EVERETT — A former Everett man with a long history of sex crimes pleaded not guilty Monday to the killings of two Snohomish County women more than 17 years ago.
Danny Ross Giles, 44, entered the pleas during a brief hearing in Snohomish County Superior Court.
Judge Ellen Fair set the convicted rapist’s bail at $4 million.
Giles in 1995 frequented Kodiak Ron’s, which was then located south of Everett at the intersection of Highway 99 and Airport Road. That’s where Brazzel, 22, was last seen alive. The same is true of Berry, 26, who was spotted at a convenience store in the same block, where she went looking for air to fill a leaking tire on her car, according to court papers.
Giles wasn’t a suspect in either case until 2008. That’s when tests found his DNA allegedly mixed with Berry’s on the steering wheel of her car. The steering wheel had been taken as evidence when her blood-spattered car was found tucked behind a south Everett car wash. The statistical probability of a random match to Giles was calculated at 1 in 580 million, according to court papers.
The link to Brazzel came in 2010 after cold-case detectives requested tests on the blood droplets found in 1995 on the outside of Brazzel’s car. The blood contained Giles’ DNA, and the statistical probability of a random match was calculated at 1 in 56 quadrillion, prosecutors say.
Giles learned of the charges on Friday when detectives showed up at the state’s Special Commitment Center on McNeil Island. He’s been locked up there since 2011, awaiting a separate civil trial to determine whether he is a sexually violent predator.

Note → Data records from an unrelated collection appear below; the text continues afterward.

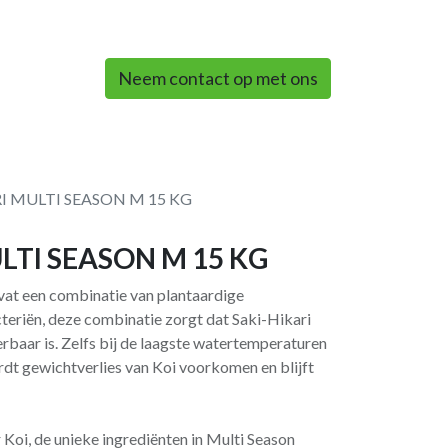
0
Neem contact op met ons
RI MULTI SEASON M 15 KG
LTI SEASON M 15 KG
at een combinatie van plantaardige
teriën, deze combinatie zorgt dat Saki-Hikari
rbaar is. Zelfs bij de laagste watertemperaturen
rdt gewichtverlies van Koi voorkomen en blijft
Koi, de unieke ingrediënten in Multi Season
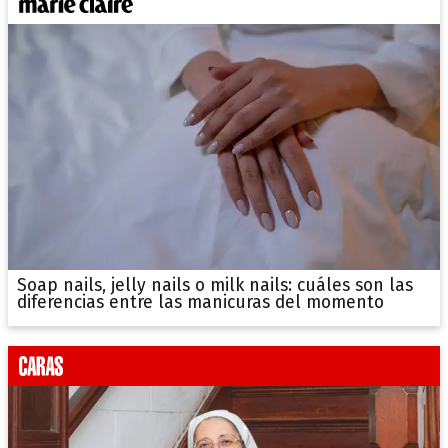
Soap nails, jelly nails o milk nails: cuáles son las
diferencias entre las manicuras del momento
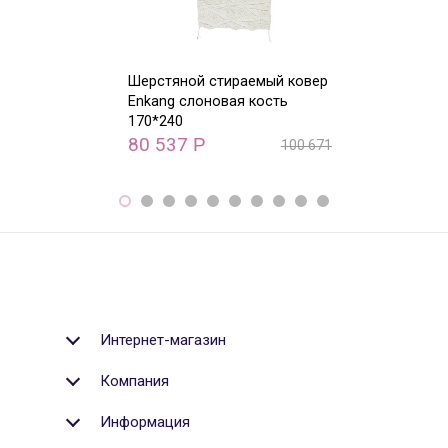
Шерстяной стираемый ковер
Шерстяной ст
Enkang слоновая кость
Мышь астрона
170*240
27 520
Р
80 537
Р
100 671
Р
Интернет-магазин
Компания
Информация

Giles already has served prison time for a 1987 rape of Lynnwood woman he surprised while she was in a tanning bed, for burglarizing the locker room at a Bellevue health club in 1994, and for exposing himself to two college-aged women near the University of Washington in 2005. His record also includes peeping and other offenses against women and girls, starting in his teens and continuing into middle age.
Giles repeatedly has refused sex offender treatment offered inside and outside of prison, according to court papers.
He was expressionless on Monday when the judge asked him to enter a plea. He sat back and stared at the table in front of him while the deputy prosecutor and public defender worked with the judge to schedule next steps.
His trial, for now, is scheduled for Jan. 4.